4. Poisoning or Toxicity

  • Cause: Ingesting toxic substances such as chocolate, certain plants, chemicals, or medications.
  • Symptoms: Shaking, vomiting, diarrhea, drooling, seizures, lethargy, and in severe cases, collapse.


  • Immediate Action: Contact a veterinarian or an emergency animal poison control hotline immediately.
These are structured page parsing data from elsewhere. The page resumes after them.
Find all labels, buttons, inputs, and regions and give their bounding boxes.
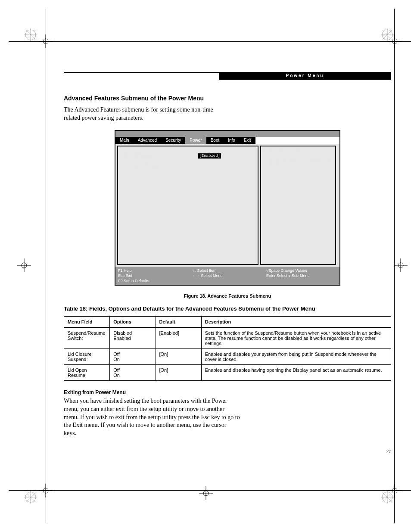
exit-body: When you have finished setting the boot … <box>64 397 240 438</box>
bios-settings-pane: Suspend/Resume Switch: [Enabled] Lid Clo… <box>117 146 258 265</box>
bios-body: Suspend/Resume Switch: [Enabled] Lid Clo… <box>115 144 339 267</box>
bios-menu-bar: Main Advanced Security Power Boot Info E… <box>115 137 339 144</box>
crop-mark-icon <box>388 484 402 498</box>
bios-tab: Main <box>115 137 134 144</box>
subsection-title: Exiting from Power Menu <box>64 389 391 395</box>
table-header: Menu Field <box>64 316 110 327</box>
bios-tab: Info <box>224 137 240 144</box>
table-cell: Off On <box>110 364 156 380</box>
bios-field-value: [Enabled] <box>198 153 254 159</box>
table-row: Lid Open Resume: Off On [On] Enables and… <box>64 364 391 380</box>
table-cell: Enables and disables having opening the … <box>201 364 391 380</box>
section-header-tag: Power Menu <box>219 72 391 80</box>
table-cell: Suspend/Resume Switch: <box>64 327 110 349</box>
intro-text: The Advanced Features submenu is for set… <box>64 106 227 122</box>
table-cell: Enables and disables your system from be… <box>201 348 391 364</box>
bios-help-title: Item Specific Help <box>261 146 336 156</box>
table-header: Options <box>110 316 156 327</box>
table-cell: [On] <box>156 364 201 380</box>
bios-footer-hint: F1 Help <box>118 268 189 273</box>
register-mark-icon <box>24 491 37 504</box>
table-cell: Lid Closure Suspend: <box>64 348 110 364</box>
trim-line <box>9 41 411 42</box>
bios-tab: Security <box>161 137 185 144</box>
table-cell: Disabled Enabled <box>110 327 156 349</box>
trim-line <box>46 9 46 523</box>
bios-field-value: [On] <box>198 160 254 165</box>
bios-footer-hint: -/Space Change Values <box>266 268 337 273</box>
page-number: 31 <box>386 448 391 455</box>
bios-field-label: Lid Open Resume: <box>121 166 198 171</box>
trim-line <box>394 9 395 523</box>
options-table: Menu Field Options Default Description S… <box>64 316 391 381</box>
figure-caption: Figure 18. Advance Features Submenu <box>64 293 391 299</box>
bios-footer-hint: Enter Select ▸ Sub-Menu <box>266 274 337 278</box>
table-row: Suspend/Resume Switch: Disabled Enabled … <box>64 327 391 349</box>
content-area: Advanced Features Submenu of the Power M… <box>64 95 391 438</box>
crop-mark-icon <box>17 258 31 272</box>
page: Power Menu Advanced Features Submenu of … <box>0 0 411 532</box>
bios-figure: Main Advanced Security Power Boot Info E… <box>115 130 340 286</box>
crop-mark-icon <box>199 486 213 500</box>
bios-tab: Advanced <box>134 137 161 144</box>
bios-tab: Boot <box>206 137 224 144</box>
section-title: Advanced Features Submenu of the Power M… <box>64 95 391 102</box>
table-cell: Off On <box>110 348 156 364</box>
bios-help-pane: Item Specific Help Configures the Suspen… <box>260 146 336 265</box>
table-row: Lid Closure Suspend: Off On [On] Enables… <box>64 348 391 364</box>
table-caption: Table 18: Fields, Options and Defaults f… <box>64 305 391 312</box>
bios-row: Lid Open Resume: [On] <box>118 165 258 171</box>
register-mark-icon <box>24 28 37 41</box>
bios-footer-hint: Esc Exit <box>118 274 189 278</box>
bios-field-value: [On] <box>198 166 254 171</box>
table-cell: Lid Open Resume: <box>64 364 110 380</box>
bios-footer-hint: ↑↓ Select Item <box>192 268 263 273</box>
bios-field-label: Suspend/Resume Switch: <box>121 153 198 159</box>
table-cell: Sets the function of the Suspend/Resume … <box>201 327 391 349</box>
bios-help-body: Configures the Suspend/Resume switch. <box>261 156 336 170</box>
bios-title-bar <box>115 131 339 137</box>
bios-row: Suspend/Resume Switch: [Enabled] <box>118 152 258 159</box>
bios-tab: Exit <box>240 137 255 144</box>
bios-field-label: Lid Closure Suspend: <box>121 160 198 165</box>
bios-footer-hint: F9 Setup Defaults <box>118 279 189 283</box>
bios-row: Lid Closure Suspend: [On] <box>118 159 258 165</box>
bios-tab-active: Power <box>185 137 206 144</box>
crop-mark-icon <box>394 258 408 272</box>
table-header: Description <box>201 316 391 327</box>
trim-line <box>9 490 411 491</box>
table-header: Default <box>156 316 201 327</box>
bios-footer-hint: ←→ Select Menu <box>192 274 263 278</box>
table-cell: [On] <box>156 348 201 364</box>
table-header-row: Menu Field Options Default Description <box>64 316 391 327</box>
table-cell: [Enabled] <box>156 327 201 349</box>
bios-footer: F1 Help ↑↓ Select Item -/Space Change Va… <box>115 267 339 285</box>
Do not induce vomiting unless directed by a professional.
  • Veterinary Care: Treatment may include activated charcoal, IV fluids, medications to control symptoms, and supportive care.

5. Neurological Disorders

  • Cause: Conditions affecting the brain and nervous system, such as epilepsy, distemper, or age-related neurological degeneration.
  • Symptoms: Shaking, seizures, uncoordinated movements, changes in behavior, disorientation, loss of balance.


  • Diagnosis: Veterinary examination including neurological tests, blood work, and possibly imaging (MRI or CT scans).
  • Management: Treatment varies depending on the condition and may include medications, supportive care, and lifestyle adjustments.

6. Generalized Tremor Syndrome (GTS)

  • Cause: Also known as steroid-responsive tremor syndrome or white shaker dog syndrome, GTS is a condition of unknown origin that causes shaking in dogs.
  • Symptoms: Generalized, rhythmic tremors that affect the whole body.


  • Veterinary Care: Diagnosis through exclusion of other causes. Treatment typically involves corticosteroids to reduce inflammation.
  • Management: Long-term management may require medication adjustments and regular veterinary check-ups.

7. Nausea

  • Cause: Motion sickness, gastrointestinal upset, infections, or certain medications can cause nausea.
  • Symptoms: Shaking, drooling, licking lips, vomiting, lack of appetite.


  • Immediate Care: Withhold food for a few hours and offer small amounts of water.
  • Veterinary Care: If vomiting persists, seek veterinary attention for potential anti-nausea medication and to identify the underlying cause.

8. Old Age

  • Cause: Age-related muscle weakness, neurological decline, or chronic pain conditions.
  • Symptoms: Shaking, difficulty standing or walking, changes in behavior, reduced activity levels.


  • Management: Provide a comfortable and supportive environment. Use of orthopedic beds, ramps, and assistance with mobility can help.
  • Veterinary Care: Regular check-ups to manage pain and other age-related conditions with appropriate medications and therapies.


Shaking in dogs can be a normal response to various stimuli or conditions, such as cold, excitement, or fear. However, persistent, severe, or sudden shaking can be indicative of an underlying health issue that requires veterinary attention. Understanding the context, causes, and accompanying symptoms of your dog’s shaking is crucial in determining whether you should be worried and what steps to take.

As a pet owner, observing your dog’s behavior, providing a safe and comfortable environment, and seeking veterinary care when necessary are essential in ensuring your dog’s health and well-being. If in doubt, consulting with a veterinarian can provide the best guidance tailored to your dog’s specific needs and conditions.